西日本に覆い被さる「龍の顔」を見て思い出す日本で最強の火山:薩摩硫黄島
 2013年06月09日

で少しふれたことがあります。




▲ 過去記事「サイキック・マネーの彼岸に見切りをつけ、しかし改めて日本の「破局災害」の可能性を思う」より。オリジナルは「現代社会は破局災害とどう向き合えばよいのか」からのものです。



地震も恐ろしい災害かもしれないですが、最大級の火山噴火は「全地球に影響を及ぼす」という意味で、地震と火山は両者は違うものであり、同列で語る出来事ではないとも思います。

「富士山」については少し前に、ちょっと感心(?)した海外の記事を見かけたことがあります。

それは、「世界遺産になって国内外からの登山客が増えたことによって、それが "物理的に" 富士山の噴火のトリガーとなるかもしれない」というものでした。それほど科学的根拠のあるものではないとはいえ、気になるものです。

いずれにしても、富士山についてはまたそのうち記してみたいとも思っています。


(まあ・・・最近、富士山が噴火する夢見ちゃったりもしたんで、なんか少し書いておかないと気分がすっきりしないってのもあるんですが)




火山のマグマは噴火後にすぐに再充填される

今回の記事のシメも火山絡みで、最近の米国の研究でわかった「火山のうちのいくつかは、噴火しても、あっという間にマグマが再度チャージされるということが分かった」という研究発表をご紹介しておきます。

つまり、「火山は1度噴火したからといっても、それがその後しばらく安全だということにはつながらない」という意味かとも思います。

米国のコロンビア大学の地球科学者による論文を紹介した報道記事です。





Volcanoes can "recharge" with new magma just days after an eruption
io9 2013.08.01


火山は、噴火後のわずか数日後に新しいマグマを「充填」することができる


今月の科学誌ネイチャーに発表された新しい論文には、いくつかの良いニュースと、また、いくつかの「悪いニュース」が記されている。

まず悪いニュース。

研究者たちは、溶岩を噴き上げる噴火をするいくつかの特定の火山に関し、それらが噴火後の数日から数週間のうちに地球の深部から新しいマグマを「充填」することができることを発見した。

それまでは、科学者たちは、一度噴火した火山が、マグマを再度、元のように充填するまでには、はるかに長い時間がかかるだろうと確信していた。

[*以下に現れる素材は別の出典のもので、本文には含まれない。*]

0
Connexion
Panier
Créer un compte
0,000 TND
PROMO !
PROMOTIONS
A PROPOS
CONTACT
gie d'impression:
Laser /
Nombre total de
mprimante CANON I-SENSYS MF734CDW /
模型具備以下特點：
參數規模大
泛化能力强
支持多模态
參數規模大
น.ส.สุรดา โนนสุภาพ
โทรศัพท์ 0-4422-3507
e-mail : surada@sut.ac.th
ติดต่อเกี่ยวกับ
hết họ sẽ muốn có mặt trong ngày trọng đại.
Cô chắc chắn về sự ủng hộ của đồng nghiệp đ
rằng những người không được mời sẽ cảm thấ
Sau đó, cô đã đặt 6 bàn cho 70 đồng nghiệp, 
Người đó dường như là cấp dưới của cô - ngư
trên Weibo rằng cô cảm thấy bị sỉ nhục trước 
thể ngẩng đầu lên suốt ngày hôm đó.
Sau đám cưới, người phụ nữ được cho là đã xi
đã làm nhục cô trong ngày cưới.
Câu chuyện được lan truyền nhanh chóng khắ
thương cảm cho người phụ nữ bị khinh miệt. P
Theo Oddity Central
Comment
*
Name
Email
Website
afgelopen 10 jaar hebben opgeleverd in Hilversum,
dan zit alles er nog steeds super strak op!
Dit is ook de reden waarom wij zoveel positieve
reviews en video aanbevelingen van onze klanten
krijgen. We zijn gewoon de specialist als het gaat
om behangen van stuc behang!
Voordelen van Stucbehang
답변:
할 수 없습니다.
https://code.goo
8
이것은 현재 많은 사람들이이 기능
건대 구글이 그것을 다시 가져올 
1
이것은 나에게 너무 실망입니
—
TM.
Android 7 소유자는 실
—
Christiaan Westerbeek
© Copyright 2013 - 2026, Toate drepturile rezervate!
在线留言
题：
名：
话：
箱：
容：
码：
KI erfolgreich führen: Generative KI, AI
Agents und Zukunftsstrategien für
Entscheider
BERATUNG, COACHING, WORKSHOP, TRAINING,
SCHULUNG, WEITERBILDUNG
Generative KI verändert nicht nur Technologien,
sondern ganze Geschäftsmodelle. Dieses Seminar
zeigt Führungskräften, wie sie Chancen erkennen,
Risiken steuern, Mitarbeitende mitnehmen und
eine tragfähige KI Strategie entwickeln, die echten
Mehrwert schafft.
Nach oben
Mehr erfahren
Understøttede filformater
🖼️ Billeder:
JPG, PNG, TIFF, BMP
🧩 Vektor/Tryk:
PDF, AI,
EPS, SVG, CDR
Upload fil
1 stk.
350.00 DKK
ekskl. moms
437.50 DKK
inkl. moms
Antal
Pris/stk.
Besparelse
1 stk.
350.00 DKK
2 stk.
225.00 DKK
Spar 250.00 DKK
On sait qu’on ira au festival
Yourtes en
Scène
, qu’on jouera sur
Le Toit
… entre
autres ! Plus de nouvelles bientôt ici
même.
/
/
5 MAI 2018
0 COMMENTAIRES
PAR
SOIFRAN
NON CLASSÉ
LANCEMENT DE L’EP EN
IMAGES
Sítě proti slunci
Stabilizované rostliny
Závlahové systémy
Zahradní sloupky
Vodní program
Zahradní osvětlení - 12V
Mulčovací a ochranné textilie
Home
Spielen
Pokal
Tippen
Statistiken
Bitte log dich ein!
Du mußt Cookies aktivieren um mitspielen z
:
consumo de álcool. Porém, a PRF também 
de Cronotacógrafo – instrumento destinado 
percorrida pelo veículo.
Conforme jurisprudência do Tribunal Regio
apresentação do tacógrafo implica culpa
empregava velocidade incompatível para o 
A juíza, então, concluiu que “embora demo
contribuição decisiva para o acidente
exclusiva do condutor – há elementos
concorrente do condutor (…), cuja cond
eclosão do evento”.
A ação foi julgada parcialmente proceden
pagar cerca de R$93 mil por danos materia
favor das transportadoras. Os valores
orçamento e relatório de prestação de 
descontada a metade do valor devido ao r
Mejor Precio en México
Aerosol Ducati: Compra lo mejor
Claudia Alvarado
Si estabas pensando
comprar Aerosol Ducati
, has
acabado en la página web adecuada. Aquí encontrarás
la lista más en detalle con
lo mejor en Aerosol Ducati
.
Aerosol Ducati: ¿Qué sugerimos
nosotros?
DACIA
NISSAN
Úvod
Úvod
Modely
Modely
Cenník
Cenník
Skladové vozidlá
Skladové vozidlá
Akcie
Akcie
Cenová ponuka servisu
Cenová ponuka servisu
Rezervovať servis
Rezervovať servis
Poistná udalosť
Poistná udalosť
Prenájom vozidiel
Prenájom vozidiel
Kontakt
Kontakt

しかし、今回の研究によれば、これらの火山では実際には「噴火と同時に、地球のマントルの過熱岩石のマグマ溜まりからマグマの再充填を同時におこなっている」という可能性があることがわかった。

ku-xlarge.jpg


コロンビア大学の地球科学者のフィリップ・ラプレッチ( Philipp Ruprech )博士とテリー・プランク( Terry Plank )博士は、この状況を「地獄からのハイウェイ」と表現した。

そして、良いニュースのほうと何かというと、それはこの情報は、私たちが火山噴火の数ヶ月前の事前予測に役立つ可能性があるということだ。これらの急速な再充填が起きている地殻の深い場所での小さな地震を監視することにより、地震学者たちによって、噴火が迫っていることを知ることができるかもしれない。

地上からの火山の観測は通常、小規模、および大規模な地震の兆候を監視することによっておこなわれているが、私たちは、噴火の準備が「地中深くでおこなわれている」ことを知ったのだ。